Central bank actions and expectations of central bank actions are driving investment markets: the bond markets, the equity markets and the metals markets.  Economic news does not move the markets, except that markets move on how investors think that central banks will react to economic news.

Japan is a prime example, where the Bank of Japan recently announced that it would double its annual purchases of equity funds to ¥6 trillion to stimulate economic activity.  Stocks climbed 1.2%, but the yen climbed against the dollar.  (A currency is expected to fall when its supply is increased.)   The markets deemed ¥6 trillion sufficient to move stocks but not the yen.

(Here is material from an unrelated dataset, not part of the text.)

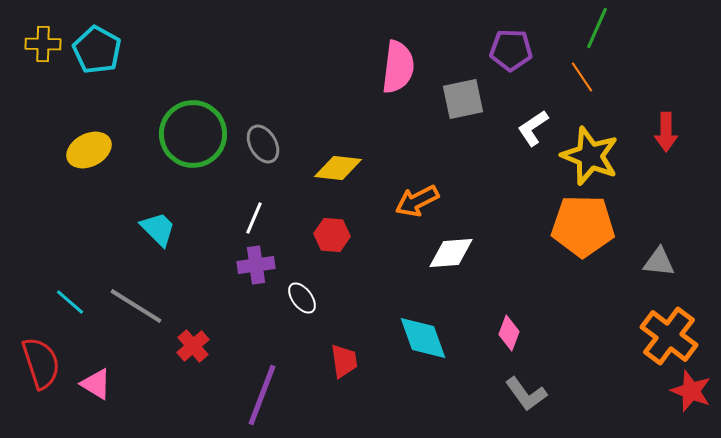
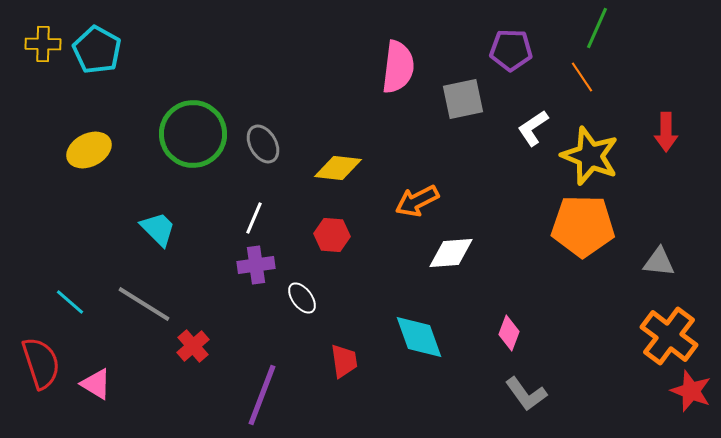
gray line: moved 8 px right, 2 px up
cyan diamond: moved 4 px left, 1 px up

But, most disappointing was the BoJ’s leaving overall asset purchases unchanged at ¥80 trillion a year.  The doubling to ¥6 trillion meant ¥3 trillion less for bond purchases.  It was simply a realignment of purchases.

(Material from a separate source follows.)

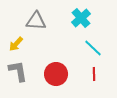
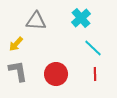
red line: moved 1 px right
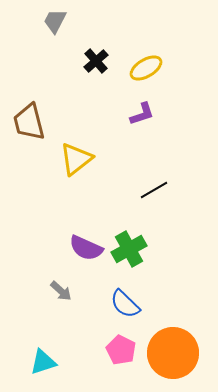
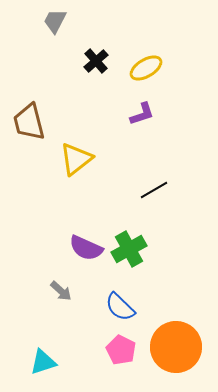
blue semicircle: moved 5 px left, 3 px down
orange circle: moved 3 px right, 6 px up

Central bankers know how their policies (and even comments) affect markets, and BoJ governor Haruhiko Kuroda left open the option of further action at the September meeting.  He did so by saying that he was ordering a “comprehensive assessment of the economy and the effectiveness of BoJ policy.”

Meanwhile, Shinzo Abe, Japan’s prime minister, who was elected in 2012 on his promises of implementing Keynesian economic policies, is prepared to launch still another fiscal stimulus, albeit it modest deficit spending of ¥5 trillion to ¥8 trillion.  That’s before he decides on “any big monetary decisions.”
Additional deficit spending of ¥5 to ¥8 trillion will not stand.  We can expect much a higher deficit spending program from the Abe government.  And, we can expect still greater asset purchases by the BoJ. Central banks and governments know that they cannot disappoint the markets.

We have seen similar situations in the Eurozone when Draghi’s announcements have been less than what the markets were expecting and he had to calm markets with promises of still more money creation.

When additional money is created, regardless of where, more gold and silver buyers will emerge, many of them first time buyers.  We talk with them almost daily at CMI Gold & Silver Inc.   Keynesian policies being implemented around the world will keep the buyers coming.  This is a precious metals bull market that will grow stronger because of worldwide deficit spending.